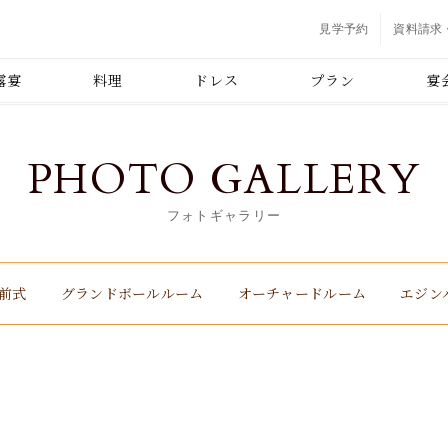
見学予約
資料請求
露宴
料理
ドレス
プラン
宴
PHOTO GALLERY
フォトギャラリー
前式
グランドボール
ルーム
オーチャード
ルーム
エジン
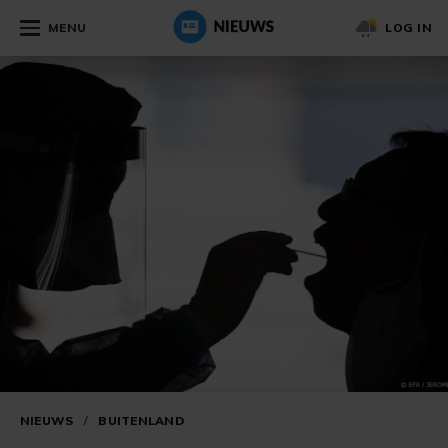
MENU
LOG IN
NIEUWS
/
BUITENLAND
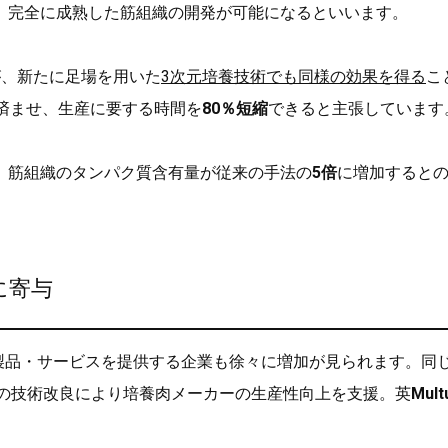
、完全に成熟した筋組織の開発が可能になるといいます。
が、新たに足場を用いた
3次元培養技術でも同様の効果を得る
こ
済ませ、生産に要する時間を
80％短縮
できると主張しています
、筋組織のタンパク質含有量が従来の手法の
5倍
に増加すると
に寄与
でB2Bの製品・サービスを提供する企業も徐々に増加が見られます。同
の技術改良により培養肉メーカーの生産性向上を支援。英
Mult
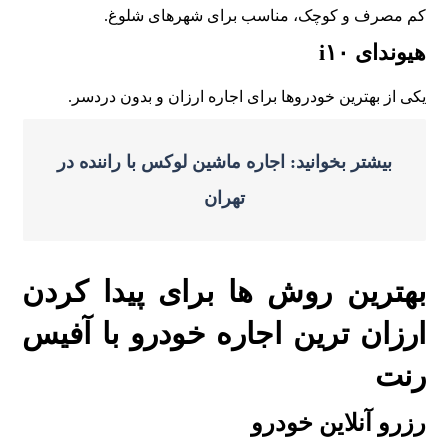
کم مصرف و کوچک، مناسب برای شهرهای شلوغ.
هیوندای i۱۰
یکی از بهترین خودروها برای اجاره ارزان و بدون دردسر.
بیشتر بخوانید: اجاره ماشین لوکس با راننده در
تهران
بهترین روش ها برای پیدا کردن
ارزان ترین اجاره خودرو با آفیس
رنت
رزرو آنلاین خودرو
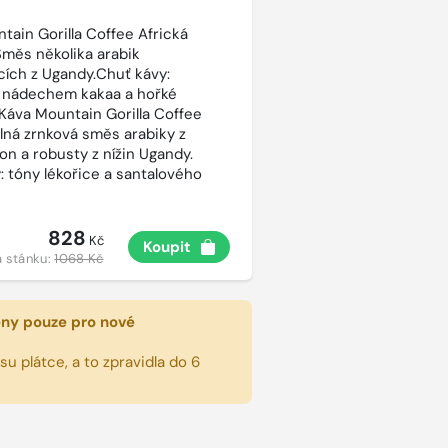
tain Gorilla Coffee Africká
Směs několika arabik
cích z Ugandy.Chuť kávy:
 nádechem kakaa a hořké
 Káva Mountain Gorilla Coffee
silná zrnková směs arabiky z
on a robusty z nížin Ugandy.
: tóny lékořice a santalového
828
Kč
Koupit
 stánku:
1068 Kč
eny pouze pro nové
u plátce, a to zpravidla do 6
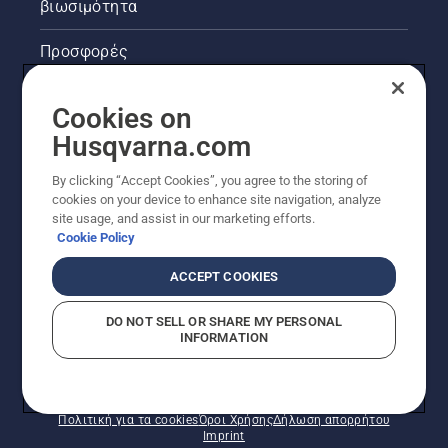
βιωσιμότητα
Προσφορές
Νομικές πληροφορίες προϊόντων
Cookies on
Husqvarna.com
Άλλοι ιστότοποι Husqvarna
By clicking “Accept Cookies”, you agree to the storing of
cookies on your device to enhance site navigation, analyze
site usage, and assist in our marketing efforts.
Cookie Policy
ACCEPT COOKIES
DO NOT SELL OR SHARE MY PERSONAL
INFORMATION
© Husqvarna AB (δημοσ.) Με την επιφύλαξη παντός
δικαιώματος. Οι εμφανιζόμενες τιμές είναι οι
συνιστώμενες τιμές λιανικής.
Πολιτική για τα cookies
Όροι Χρήσης
Δήλωση απορρήτου
Imprint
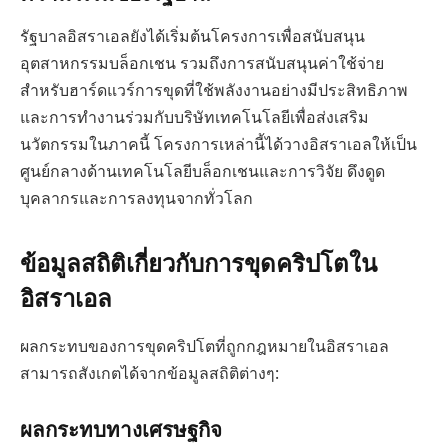
รัฐบาลอิสราเอลยังได้เริ่มต้นโครงการเพื่อสนับสนุน
อุตสาหกรรมบล็อกเชน รวมถึงการสนับสนุนค่าใช้จ่าย
สำหรับฮาร์ดแวร์การขุดที่ใช้พลังงานอย่างมีประสิทธิภาพ
และการทำงานร่วมกับบริษัทเทคโนโลยีเพื่อส่งเสริม
นวัตกรรมในภาคนี้ โครงการเหล่านี้ได้วางอิสราเอลให้เป็น
ศูนย์กลางด้านเทคโนโลยีบล็อกเชนและการวิจัย ดึงดูด
บุคลากรและการลงทุนจากทั่วโลก
ข้อมูลสถิติเกี่ยวกับการขุดคริปโตใน
อิสราเอล
ผลกระทบของการขุดคริปโตที่ถูกกฎหมายในอิสราเอล
สามารถสังเกตได้จากข้อมูลสถิติต่างๆ:
ผลกระทบทางเศรษฐกิจ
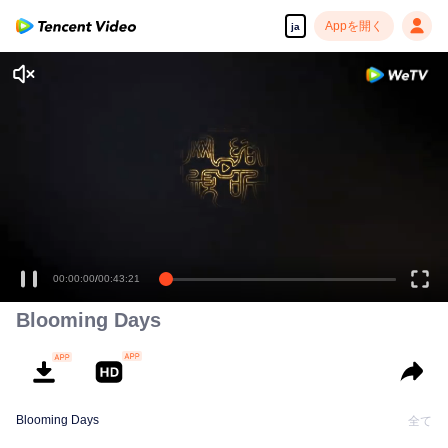
Appを開く
ja
00:00:00
/
00:43:21
Blooming Days
Blooming Days
全て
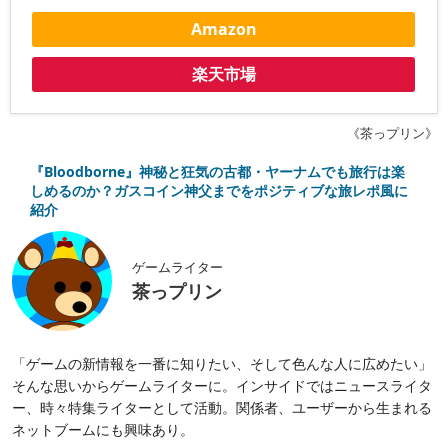
Amazon
楽天市場
《茶っプリン》
『Bloodborne』神秘と狂気の古都・ヤーナムでも旅行は楽
しめるのか？ガスコイン神父までをポジティブな旅レポ風に
紹介
ゲームライター
茶っプリン
「ゲームの新情報を一番に知りたい、そして色んな人に広めたい」
そんな思いからゲームライターに。インサイドではニュースライタ
ー、時々特集ライターとして活動。関係者、ユーザーから生まれる
ネットブームにも興味あり。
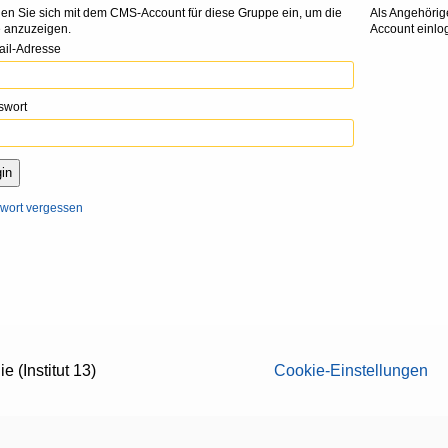
en Sie sich mit dem CMS-Account für diese Gruppe ein, um die
Als Angehörig
e anzuzeigen.
Account einlo
ail-Adresse
swort
wort vergessen
 (Institut 13)
Cookie-Einstellungen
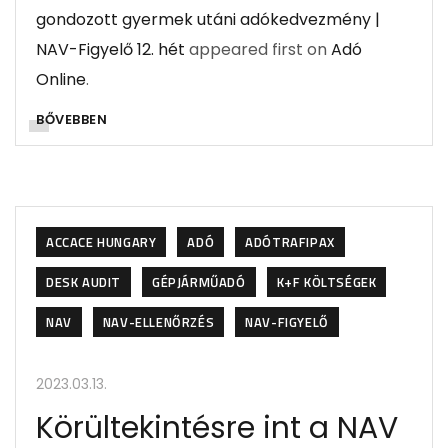
gondozott gyermek utáni adókedvezmény |
NAV-Figyelő 12. hét
appeared first on
Adó
Online
.
BŐVEBBEN
ACCACE HUNGARY
ADÓ
ADÓTRAFIPAX
DESK AUDIT
GÉPJÁRMŰADÓ
K+F KÖLTSÉGEK
NAV
NAV-ELLENŐRZÉS
NAV-FIGYELŐ
2023.03.13.
Körültekintésre int a NAV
+ + + + +
● Task directions
Show every line of the listing in which the string "بهترین" can be found.

● Written response
یکی از بهترین خودروها برای اجاره ارزان و بدون دردسر.
بهترین روش ها برای پیدا کردن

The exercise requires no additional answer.